# Using outdoor flood bulbs



## SnakeCharmr728 (Jan 8, 2014)

Outdoor Flood bulbs: 

I have been using low wattage, Par38 outdoor halogen flood bulbs for my basking tegus (and monitors too!) for a very long time. They produce high heat and the low watts helps save on electricity bills and does not dry out the air as much as high wattages do so it helps maintain proper humidity levels. For example, when using Zoo Med/Exo-terra or other reptile brand heat and basking bulbs you would have to use very high watts such as 150 or higher to achieve high basking temps, whereas with the outdoor flood bulbs you can do a cluster of 50-60watts. In my 8x3x3 and 8x4x4 enclosures I have a cluster of 2-3, 60 watt bulbs to create a surface temp of 130-135f degrees for my adults. Any smaller sized tegus can handle 1 or 2 bulbs. The idea of cluster lighting is to give an even amount of heat from their snout to vent to effectively heat their body to optimal core temp. As the animal grows you can add another bulb to spread out the beam of heat/light. You will have to play around with the different watts (while staying low! No more than a 90watt for each bulb should be needed) as wattage depends on how many bulbs your are offering as well as the height from the basking surface and what the surface is. Slate will heat up warmer than porous rocks such as a cinder block or paving stone. Plywood heats up faster but doesn’t retain the heat as long after the lights have gone off. Remember you will need a temp gun to properly measure surface temperature.

I have also found that the outdoor flood bulbs last longer than typical reptile heat bulbs and if water from your mister hits them, they will not explode. You can find them at walmart, any home improvement store, hardware stores and even some grocery stores have them in the household isle so they are readily available. I prefer to use GE, Phillips, or Sylvania brands as I find they last longer and produce more heat than some of the off-brands. Its important to get the outdoor and floods. Not indoor and not spot bulbs. You want Par38’s as that is the bulb size, any smaller produces too narrow of a stream of light/heat. These bulbs are for heat only, and do not produce UV. If you want to offer UV then you would need a separate uv source such as a florescent ZooMed ReptiSun.


----------



## Penny&Dollar (Jan 9, 2014)

Post a pic of the gu laying under the bulb, that way I can see you're enclosure.

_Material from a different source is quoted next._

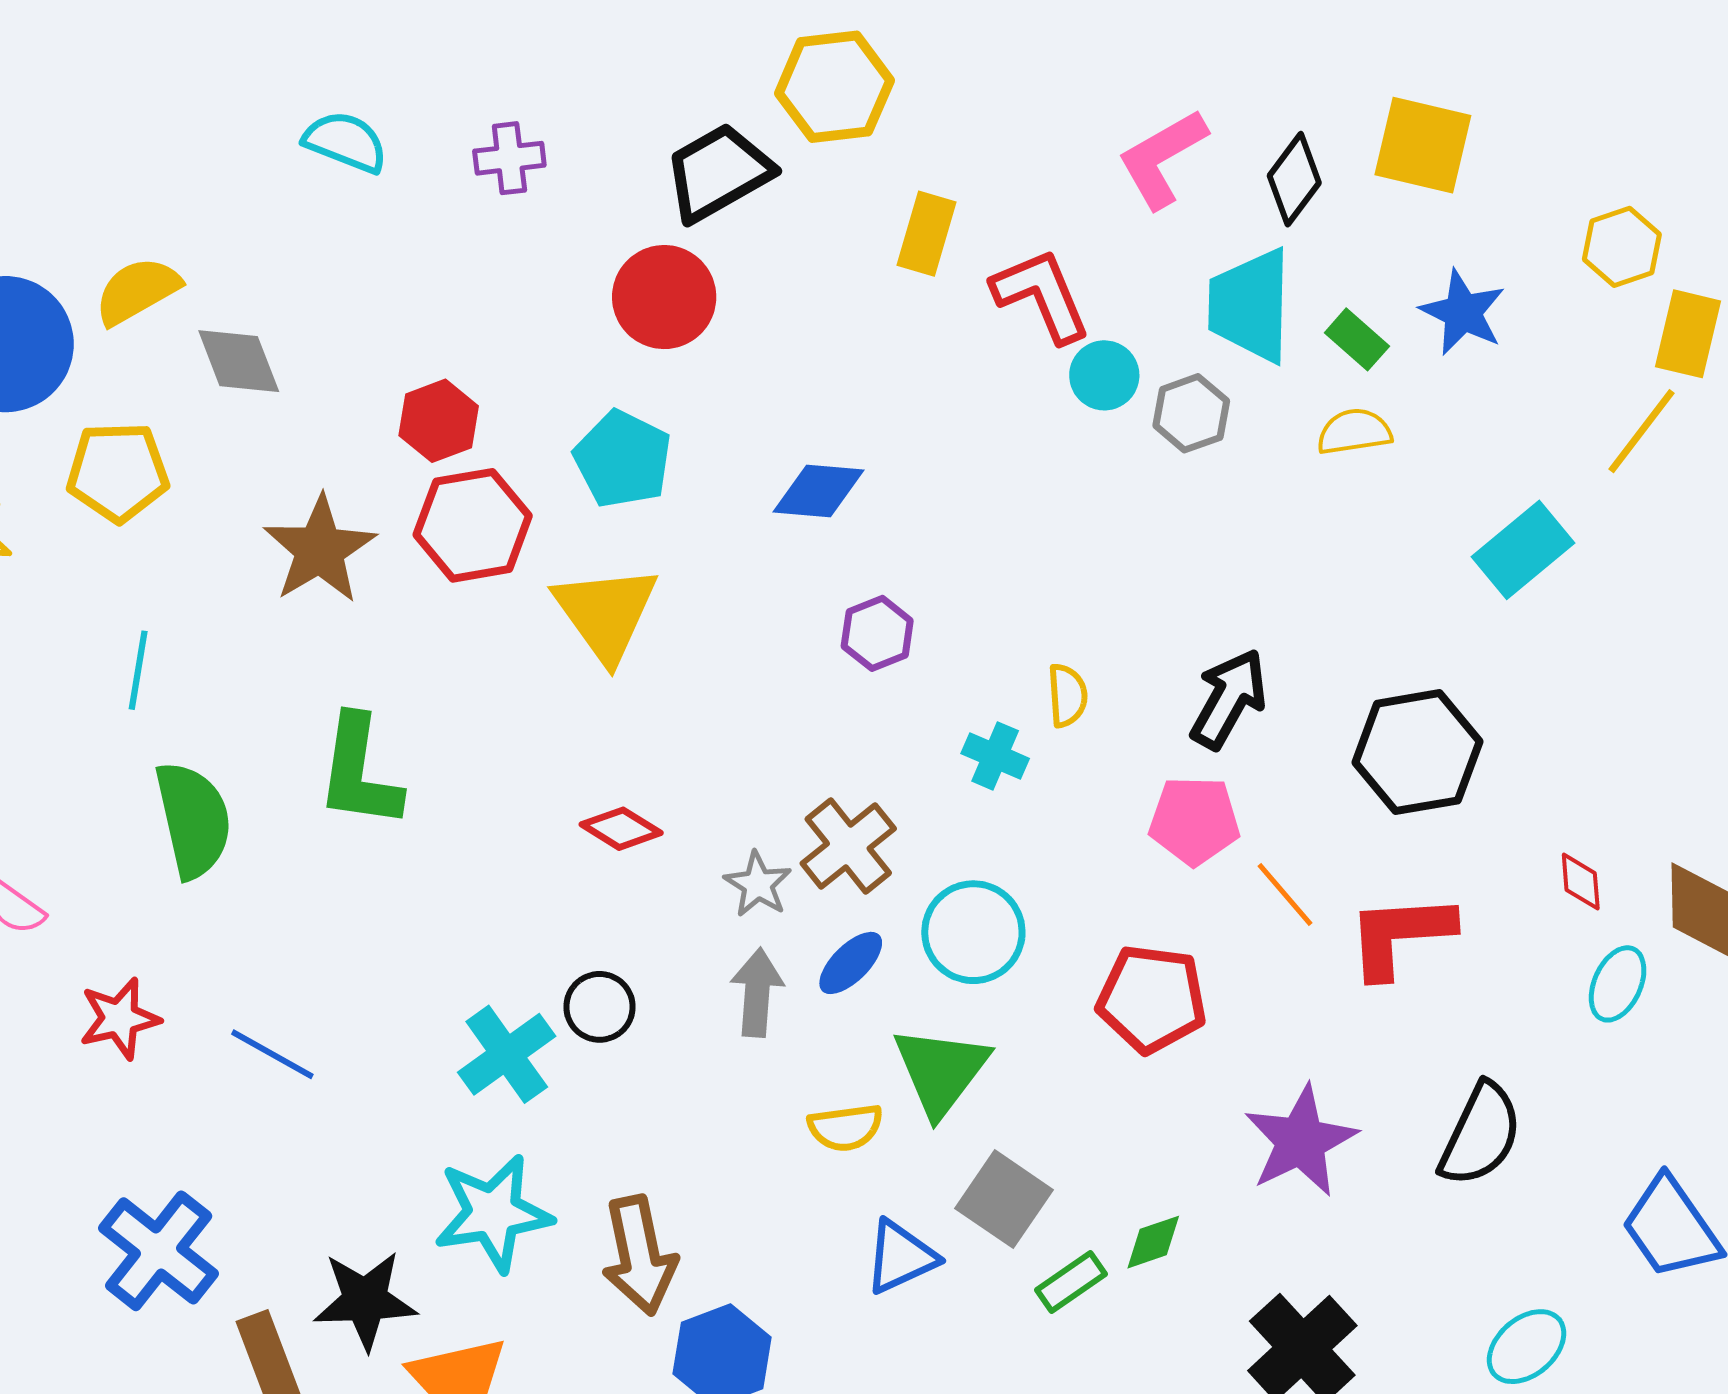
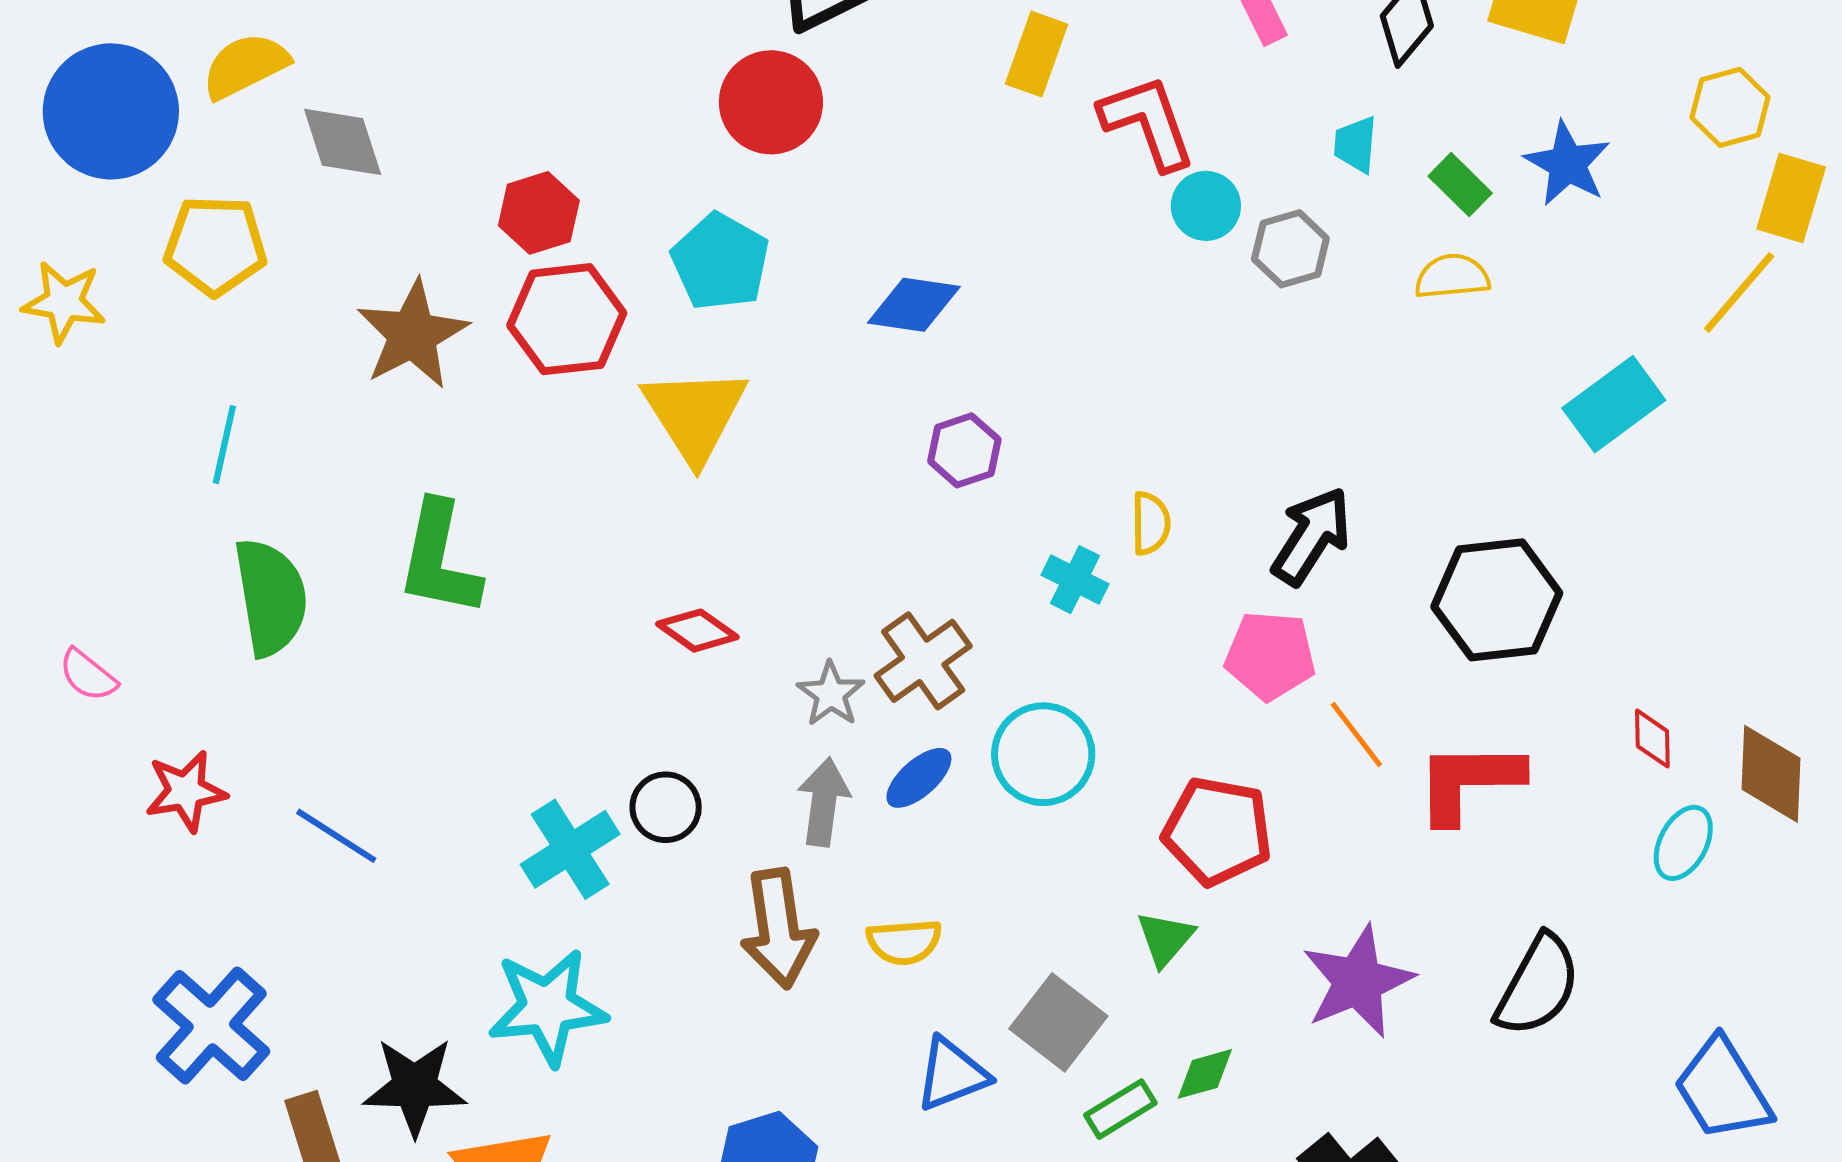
cyan trapezoid: (1250, 305) -> (1356, 144), size x0.5
green triangle: (941, 1071) -> (1165, 938), moved, size x0.6
brown arrow: (639, 1255) -> (778, 928), moved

Lolol


----------



## ferociouscorpion (Jan 9, 2014)

Yup been using them for about 4 years now on all my reptiles.


----------



## Penny&Dollar (Jan 10, 2014)

Okay so right know im using a 4x2x2 enclosure my blue's are about 30 inches mor or less. How many do I need? what wattage do I use?


----------



## ferociouscorpion (Jan 11, 2014)

My blue tegu is 36inches in a 4x2x2 also with about 4inch substrate. I'm using a 45 watt flood light. Which puts the basking temp at 103. I may go up the 55 watt so I can get the basking temp to 110.


----------



## Penny&Dollar (Jan 12, 2014)

Cool thnx really appreciate it.


----------



## Michael Soto (Jan 16, 2014)

How far off the ground do you have ur bulbs?


----------



## KIN_Dante (Feb 9, 2014)

Great idea, but I have trouble wrapping my head around this. Flood lights consume less energy than incandescent light bulbs because they emit less infrared, which is totally useless for human vision. But since we're trying to heat up our animals with visible and infrared light (like the sun), I don't see how regular light bulbs are wasteful in energy.


----------